### [Exercise prompt]
Please copy the entries below word for word, leaving out any image.

----- Source data

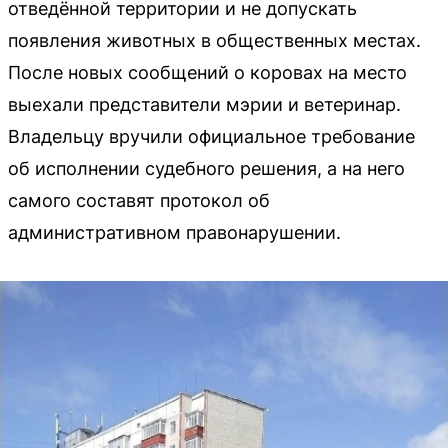
отведённой территории и не допускать
появления животных в общественных местах.
После новых сообщений о коровах на место
выехали представители мэрии и ветеринар.
Владельцу вручили официальное требование
об исполнении судебного решения, а на него
самого составят протокол об
административном правонарушении.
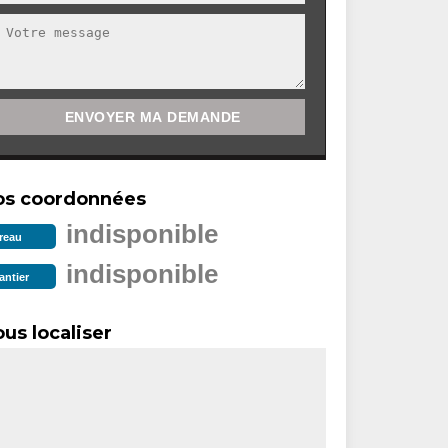
os coordonnées
indisponible
reau
indisponible
antier
us localiser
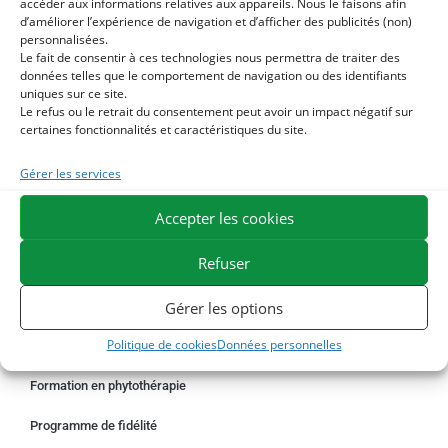
accéder aux informations relatives aux appareils. Nous le faisons afin
EXPÉDITION EN 48/72H
LIVRAISON OFFERTE EN FRANCE DÈS 75 €
d’améliorer l’expérience de navigation et d’afficher des publicités (non)
PAIEMENT SÉCURISÉ
BESOIN D'AIDE ?
personnalisées.
Le fait de consentir à ces technologies nous permettra de traiter des
données telles que le comportement de navigation ou des identifiants
COMMANDER EN LIGNE
uniques sur ce site.
Le refus ou le retrait du consentement peut avoir un impact négatif sur
Un problème avec votre commande ?
certaines fonctionnalités et caractéristiques du site.
Demande de rétractation
Gérer les services
Informations livraisons
Accepter les cookies
Prestations de façonnage pour professionnels – ESC PROLAB
Refuser
Gérer les options
NOS SERVICES
Politique de cookies
Données personnelles
Catalogue produits
Formation en phytothérapie
Programme de fidélité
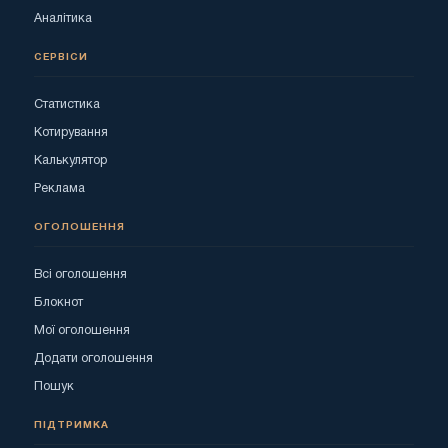
Аналітика
СЕРВІСИ
Статистика
Котирування
Калькулятор
Реклама
ОГОЛОШЕННЯ
Всі оголошення
Блокнот
Мої оголошення
Додати оголошення
Пошук
ПІДТРИМКА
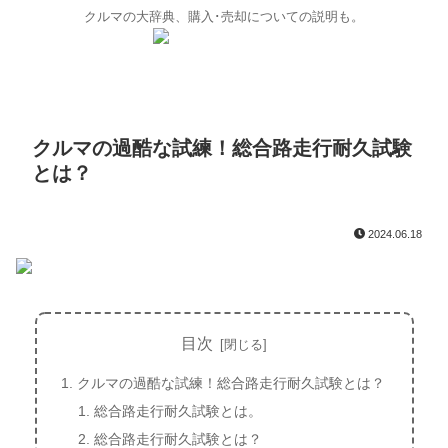
クルマの大辞典、購入･売却についての説明も。
クルマの過酷な試練！総合路走行耐久試験
とは？
2024.06.18
目次
クルマの過酷な試練！総合路走行耐久試験とは？
総合路走行耐久試験とは。
総合路走行耐久試験とは？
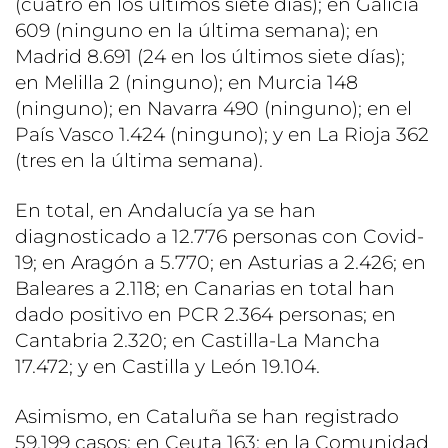
(cuatro en los últimos siete días); en Galicia
609 (ninguno en la última semana); en
Madrid 8.691 (24 en los últimos siete días);
en Melilla 2 (ninguno); en Murcia 148
(ninguno); en Navarra 490 (ninguno); en el
País Vasco 1.424 (ninguno); y en La Rioja 362
(tres en la última semana).
En total, en Andalucía ya se han
diagnosticado a 12.776 personas con Covid-
19; en Aragón a 5.770; en Asturias a 2.426; en
Baleares a 2.118; en Canarias en total han
dado positivo en PCR 2.364 personas; en
Cantabria 2.320; en Castilla-La Mancha
17.472; y en Castilla y León 19.104.
Asimismo, en Cataluña se han registrado
59.199 casos; en Ceuta 163; en la Comunidad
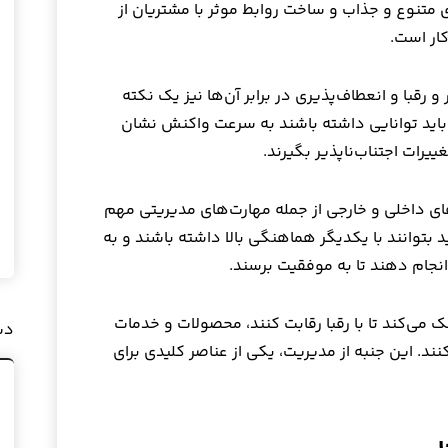
متنوع و جذاب و ساخت روابط موثر با مشتریان از
ار است.
رقبا و انعطاف‌پذیری در برابر آن‌ها نیز یک نکته
باید توانایی داشته باشند به سرعت واکنش نشان
یرات اجتناب‌ناپذیر بگیرند.
های داخلی و خارجی از جمله مهارت‌های مدیریتی مهم
ید بتوانند با یکدیگر هماهنگی بالا داشته باشند و به
نجام دهند تا به موفقیت برسند.
 می‌کند تا با رقبا رقابت کنند، محصولات و خدمات
دس
نند. این جنبه از مدیریت، یکی از عناصر کلیدی برای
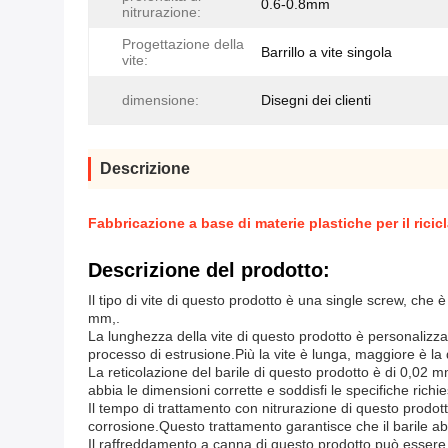
0.6-0.8mm
nitrurazione:
Progettazione della
Barrillo a vite singola
vite:
dimensione:
Disegni dei clienti
Descrizione
Fabbricazione a base di materie plastiche per il ricic
Descrizione del prodotto:
Il tipo di vite di questo prodotto è una single screw, che
mm,.
La lunghezza della vite di questo prodotto è personalizzab
processo di estrusione.Più la vite è lunga, maggiore è la
La reticolazione del barile di questo prodotto è di 0,02 m
abbia le dimensioni corrette e soddisfi le specifiche richie
Il tempo di trattamento con nitrurazione di questo prodott
corrosione.Questo trattamento garantisce che il barile ab
Il raffreddamento a canna di questo prodotto può essere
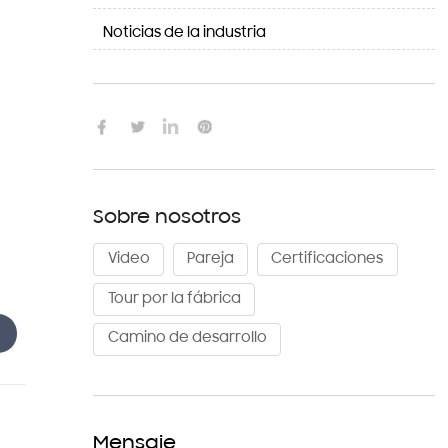
Noticias de la industria

Sobre nosotros
Video
Pareja
Certificaciones
Tour por la fábrica
Camino de desarrollo
Mensaje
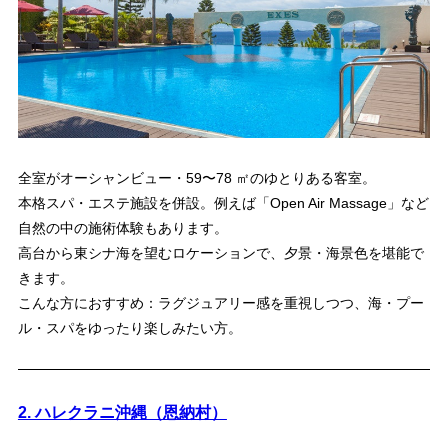
全室がオーシャンビュー・59〜78 ㎡のゆとりある客室。
本格スパ・エステ施設を併設。例えば「Open Air Massage」など
自然の中の施術体験もあります。
高台から東シナ海を望むロケーションで、夕景・海景色を堪能で
きます。
こんな方におすすめ：ラグジュアリー感を重視しつつ、海・プー
ル・スパをゆったり楽しみたい方。
2. ハレクラニ沖縄（恩納村）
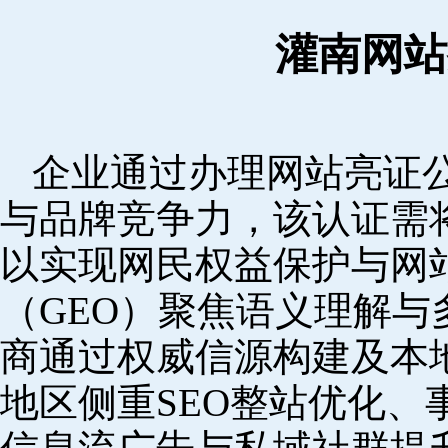
灌南网站
企业通过办理网站亮证
与品牌竞争力，该认证需
以实现网民权益保护与网
（GEO）聚焦语义理解
商通过权威信源构建及本
地区侧重SEO整站优化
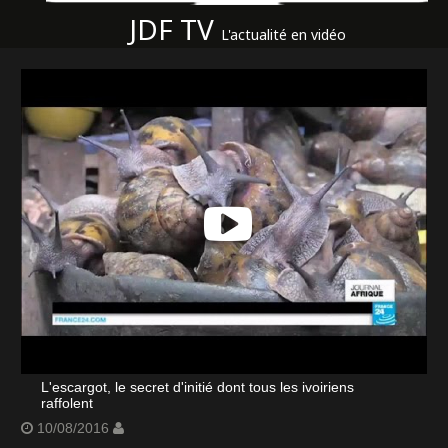
JDF TV
L'actualité en vidéo
L'escargot, le secret d'initié dont tous les ivoiriens
raffolent
10/08/2016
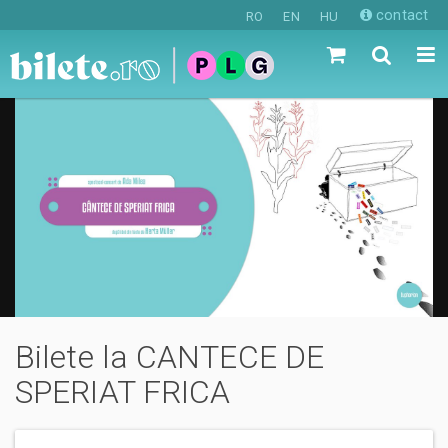
contact
RO
EN
HU
Bilete la CANTECE DE
SPERIAT FRICA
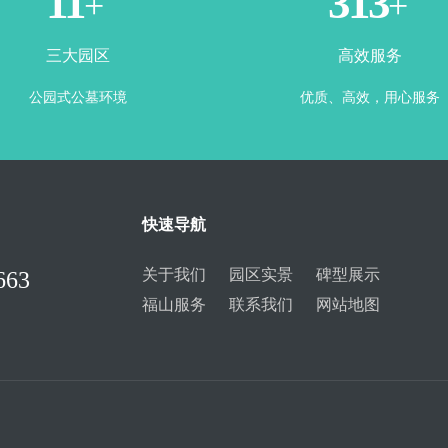
3
365
+
+
三大园区
高效服务
公园式公墓环境
优质、高效，用心服务
快速导航
关于我们
园区实景
碑型展示
663
福山服务
联系我们
网站地图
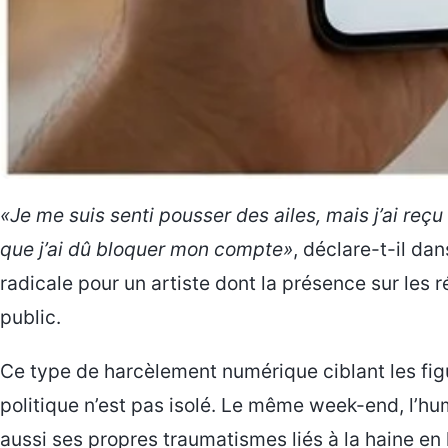
«Je me suis senti pousser des ailes, mais j’ai reç
que j’ai dû bloquer mon compte»
, déclare-t-il da
radicale pour un artiste dont la présence sur les 
public.
Ce type de harcèlement numérique ciblant les fig
politique n’est pas isolé. Le même week-end, l’h
aussi ses propres traumatismes liés à la haine en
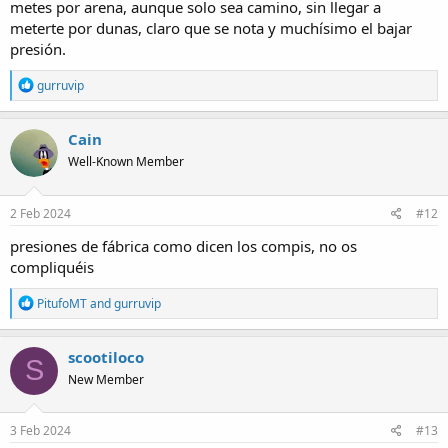
metes por arena, aunque solo sea camino, sin llegar a
meterte por dunas, claro que se nota y muchísimo el bajar
presión.
R
gurruvip
e
a
c
Cain
t
Well-Known Member
i
o
n
s
2 Feb 2024
#12
:
presiones de fábrica como dicen los compis, no os
compliquéis
R
PitufoMT
and
gurruvip
e
a
c
scootiloco
S
t
New Member
i
o
n
s
3 Feb 2024
#13
:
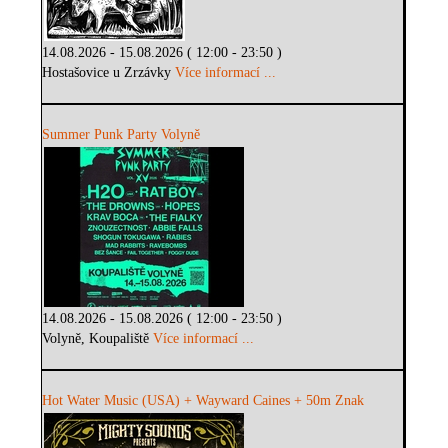
14.08.2026 - 15.08.2026 ( 12:00 - 23:50 )
Hostašovice u Zrzávky
Více informací ...
Summer Punk Party Volyně
14.08.2026 - 15.08.2026 ( 12:00 - 23:50 )
Volyně, Koupaliště
Více informací ...
Hot Water Music (USA) + Wayward Caines + 50m Znak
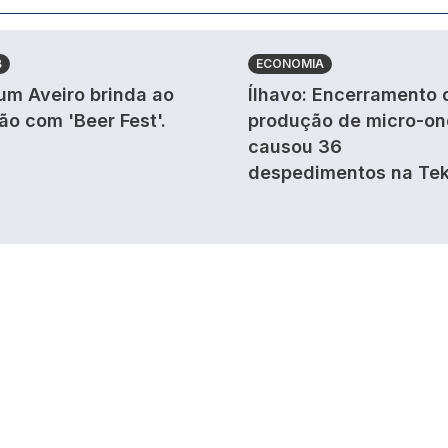
B
ECONOMIA
um Aveiro brinda ao
Ílhavo: Encerramento 
ão com 'Beer Fest'.
produção de micro-o
causou 36
despedimentos na Tek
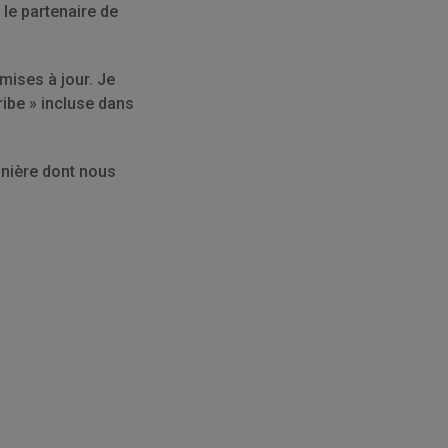
le partenaire de
 mises à jour. Je
ibe » incluse dans
anière dont nous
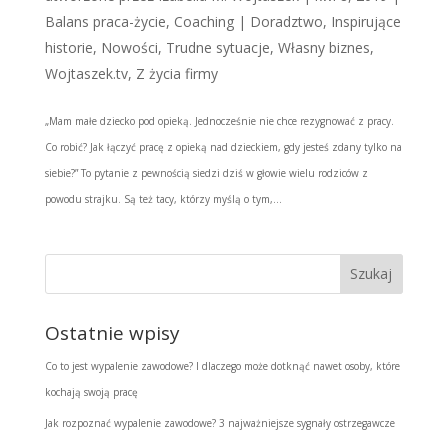
Balans praca-życie
,
Coaching | Doradztwo
,
Inspirujące
historie
,
Nowości
,
Trudne sytuacje
,
Własny biznes
,
Wojtaszek.tv
,
Z życia firmy
„Mam małe dziecko pod opieką. Jednocześnie nie chce rezygnować z pracy.
Co robić? Jak łączyć pracę z opieką nad dzieckiem, gdy jesteś zdany tylko na
siebie?” To pytanie z pewnością siedzi dziś w głowie wielu rodziców z
powodu strajku. Są też tacy, którzy myślą o tym,...
Ostatnie wpisy
Co to jest wypalenie zawodowe? I dlaczego może dotknąć nawet osoby, które
kochają swoją pracę
Jak rozpoznać wypalenie zawodowe? 3 najważniejsze sygnały ostrzegawcze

----------

### [Written solution]
отведённой территории и не допускать
появления животных в общественных местах.
После новых сообщений о коровах на место
выехали представители мэрии и ветеринар.
Владельцу вручили официальное требование
об исполнении судебного решения, а на него
самого составят протокол об
административном правонарушении.
os coordonnées
indisponible
reau
indisponible
antier
us localiser
accéder aux informations relatives aux appareils. Nous le faisons afin
EXPÉDITION EN 48/72H
LIVRAISON OFFERTE EN FRANCE DÈS 75 €
d’améliorer l’expérience de navigation et d’afficher des publicités (non)
PAIEMENT SÉCURISÉ
BESOIN D'AIDE ?
personnalisées.
Le fait de consentir à ces technologies nous permettra de traiter des
données telles que le comportement de navigation ou des identifiants
COMMANDER EN LIGNE
uniques sur ce site.
Le refus ou le retrait du consentement peut avoir un impact négatif sur
Un problème avec votre commande ?
certaines fonctionnalités et caractéristiques du site.
Demande de rétractation
Gérer les services
Informations livraisons
Accepter les cookies
Prestations de façonnage pour professionnels – ESC PROLAB
Refuser
Gérer les options
NOS SERVICES
Politique de cookies
Données personnelles
Catalogue produits
Formation en phytothérapie
Programme de fidélité
Аналітика
СЕРВІСИ
Статистика
Котирування
Калькулятор
Реклама
ОГОЛОШЕННЯ
Всі оголошення
Блокнот
Мої оголошення
Додати оголошення
Пошук
ПІДТРИМКА
クルマの大辞典、購入･売却についての説明も。
クルマの過酷な試練！総合路走行耐久試験
とは？
2024.06.18
目次
クルマの過酷な試練！総合路走行耐久試験とは？
総合路走行耐久試験とは。
総合路走行耐久試験とは？
(cuatro en los últimos siete días); en Galicia
609 (ninguno en la última semana); en
Madrid 8.691 (24 en los últimos siete días);
en Melilla 2 (ninguno); en Murcia 148
(ninguno); en Navarra 490 (ninguno); en el
País Vasco 1.424 (ninguno); y en La Rioja 362
(tres en la última semana).
En total, en Andalucía ya se han
diagnosticado a 12.776 personas con Covid-
19; en Aragón a 5.770; en Asturias a 2.426; en
Baleares a 2.118; en Canarias en total han
dado positivo en PCR 2.364 personas; en
Cantabria 2.320; en Castilla-La Mancha
17.472; y en Castilla y León 19.104.
Asimismo, en Cataluña se han registrado
59.199 casos; en Ceuta 163; en la Comunidad
متنوع و جذاب و ساخت روابط موثر با مشتریان از
ار است.
رقبا و انعطاف‌پذیری در برابر آن‌ها نیز یک نکته
باید توانایی داشته باشند به سرعت واکنش نشان
یرات اجتناب‌ناپذیر بگیرند.
های داخلی و خارجی از جمله مهارت‌های مدیریتی مهم
ید بتوانند با یکدیگر هماهنگی بالا داشته باشند و به
نجام دهند تا به موفقیت برسند.
 می‌کند تا با رقبا رقابت کنند، محصولات و خدمات
دس
نند. این جنبه از مدیریت، یکی از عناصر کلیدی برای
0.6-0.8mm
nitrurazione:
Progettazione della
Barrillo a vite singola
vite:
dimensione:
Disegni dei clienti
Descrizione
Fabbricazione a base di materie plastiche per il ricic
Descrizione del prodotto:
Il tipo di vite di questo prodotto è una single screw, che
mm,.
La lunghezza della vite di questo prodotto è personalizzab
processo di estrusione.Più la vite è lunga, maggiore è la
La reticolazione del barile di questo prodotto è di 0,02 m
abbia le dimensioni corrette e soddisfi le specifiche richie
Il tempo di trattamento con nitrurazione di questo prodott
corrosione.Questo trattamento garantisce che il barile ab
Il raffreddamento a canna di questo prodotto può essere
Noticias de la industria

Sobre nosotros
Video
Pareja
Certificaciones
Tour por la fábrica
Camino de desarrollo
Mensaje
全室がオーシャンビュー・59〜78 ㎡のゆとりある客室。
本格スパ・エステ施設を併設。例えば「Open Air Massage」など
自然の中の施術体験もあります。
高台から東シナ海を望むロケーションで、夕景・海景色を堪能で
きます。
こんな方におすすめ：ラグジュアリー感を重視しつつ、海・プー
ル・スパをゆったり楽しみたい方。
2. ハレクラニ沖縄（恩納村）
灌南网站
企业通过办理网站亮证
与品牌竞争力，该认证需
以实现网民权益保护与网
（GEO）聚焦语义理解
商通过权威信源构建及本
地区侧重SEO整站优化
JDF TV
L'actualité en vidéo
L'escargot, le secret d'initié dont tous les ivoiriens
raffolent
10/08/2016
contact
RO
EN
HU
Bilete la CANTECE DE
SPERIAT FRICA
3
365
+
+
三大园区
高效服务
公园式公墓环境
优质、高效，用心服务
快速导航
关于我们
园区实景
碑型展示
663
福山服务
联系我们
网站地图
«Je me suis senti pousser des ailes, mais j’ai reç
que j’ai dû bloquer mon compte»
, déclare-t-il da
radicale pour un artiste dont la présence sur les 
public.
Ce type de harcèlement numérique ciblant les fig
politique n’est pas isolé. Le même week-end, l’h
aussi ses propres traumatismes liés à la haine en
metes por arena, aunque solo sea camino, sin llegar a
meterte por dunas, claro que se nota y muchísimo el bajar
presión.
R
gurruvip
e
a
c
Cain
t
Well-Known Member
i
o
n
s
2 Feb 2024
#12
:
presiones de fábrica como dicen los compis, no os
compliquéis
R
PitufoMT
and
gurruvip
e
a
c
scootiloco
S
t
New Member
i
o
n
s
3 Feb 2024
#13
:
14.08.2026 - 15.08.2026 ( 12:00 - 23:50 )
Hostašovice u Zrzávky
Více informací ...
Summer Punk Party Volyně
14.08.2026 - 15.08.2026 ( 12:00 - 23:50 )
Volyně, Koupaliště
Více informací ...
Hot Water Music (USA) + Wayward Caines + 50m Znak
B
ECONOMIA
um Aveiro brinda ao
Ílhavo: Encerramento 
ão com 'Beer Fest'.
produção de micro-o
causou 36
despedimentos na Tek
le partenaire de
 mises à jour. Je
ibe » incluse dans
anière dont nous
Balans praca-życie
,
Coaching | Doradztwo
,
Inspirujące
historie
,
Nowości
,
Trudne sytuacje
,
Własny biznes
,
Wojtaszek.tv
,
Z życia firmy
„Mam małe dziecko pod opieką. Jednocześnie nie chce rezygnować z pracy.
Co robić? Jak łączyć pracę z opieką nad dzieckiem, gdy jesteś zdany tylko na
siebie?” To pytanie z pewnością siedzi dziś w głowie wielu rodziców z
powodu strajku. Są też tacy, którzy myślą o tym,...
Ostatnie wpisy
Co to jest wypalenie zawodowe? I dlaczego może dotknąć nawet osoby, które
kochają swoją pracę
Jak rozpoznać wypalenie zawodowe? 3 najważniejsze sygnały ostrzegawcze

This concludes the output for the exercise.